--- Problem description ---
What you return should be the lines from the one with "付：2023年12月06日" through the one with "pelatihan bahasa Inggris" in the data below, reproduced exactly with both ends, and no pictures at all.

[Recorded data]
Segment Open

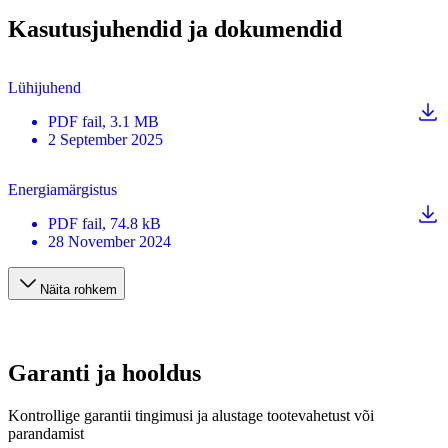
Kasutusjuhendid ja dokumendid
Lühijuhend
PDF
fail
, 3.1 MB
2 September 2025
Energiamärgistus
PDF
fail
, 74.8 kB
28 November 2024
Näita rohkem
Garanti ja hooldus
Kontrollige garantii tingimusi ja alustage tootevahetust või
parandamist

Segment Closed
Segment Open

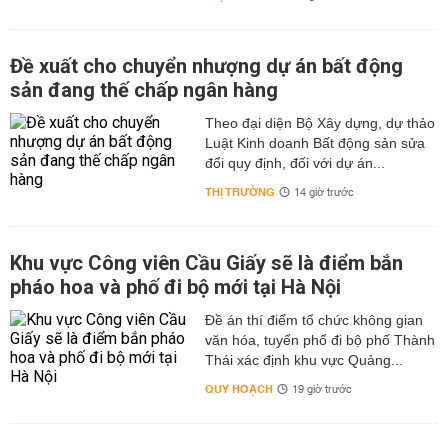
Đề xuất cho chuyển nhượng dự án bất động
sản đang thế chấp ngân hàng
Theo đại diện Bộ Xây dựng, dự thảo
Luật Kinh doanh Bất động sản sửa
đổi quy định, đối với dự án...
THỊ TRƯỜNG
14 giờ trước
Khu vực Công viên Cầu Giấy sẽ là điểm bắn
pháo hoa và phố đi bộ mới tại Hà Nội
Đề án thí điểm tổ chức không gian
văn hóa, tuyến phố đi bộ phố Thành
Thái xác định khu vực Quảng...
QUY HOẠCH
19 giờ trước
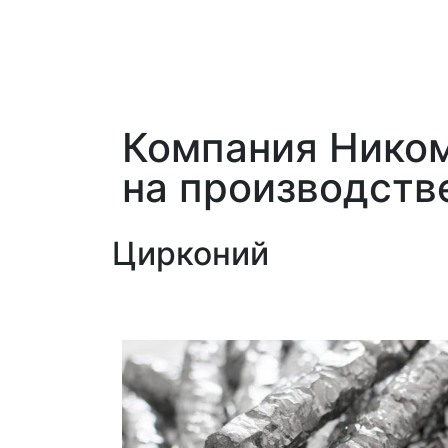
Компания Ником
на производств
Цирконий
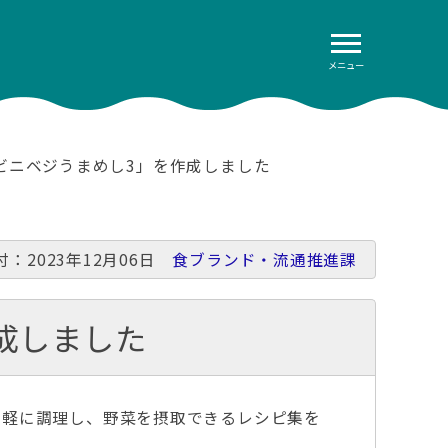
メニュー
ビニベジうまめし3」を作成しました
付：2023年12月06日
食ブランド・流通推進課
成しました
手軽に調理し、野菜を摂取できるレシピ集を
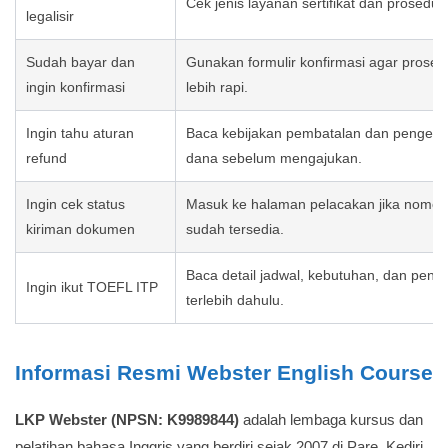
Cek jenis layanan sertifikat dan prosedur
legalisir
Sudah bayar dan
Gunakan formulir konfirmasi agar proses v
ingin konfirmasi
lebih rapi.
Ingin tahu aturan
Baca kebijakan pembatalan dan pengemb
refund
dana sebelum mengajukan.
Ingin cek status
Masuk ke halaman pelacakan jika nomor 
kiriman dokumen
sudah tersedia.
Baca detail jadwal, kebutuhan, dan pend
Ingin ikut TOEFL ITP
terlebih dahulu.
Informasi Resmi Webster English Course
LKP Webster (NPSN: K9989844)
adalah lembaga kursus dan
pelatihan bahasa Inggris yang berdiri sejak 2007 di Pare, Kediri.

Segment Closed

--- Answer section ---
付：2023年12月06日
食ブランド・流通推進課
成しました
手軽に調理し、野菜を摂取できるレシピ集を
Cek jenis layanan sertifikat dan prosedur
legalisir
Sudah bayar dan
Gunakan formulir konfirmasi agar proses v
ingin konfirmasi
lebih rapi.
Ingin tahu aturan
Baca kebijakan pembatalan dan pengemb
refund
dana sebelum mengajukan.
Ingin cek status
Masuk ke halaman pelacakan jika nomor 
kiriman dokumen
sudah tersedia.
Baca detail jadwal, kebutuhan, dan pend
Ingin ikut TOEFL ITP
terlebih dahulu.
Informasi Resmi Webster English Course
LKP Webster (NPSN: K9989844)
adalah lembaga kursus dan
pelatihan bahasa Inggris yang berdiri sejak 2007 di Pare, Kediri.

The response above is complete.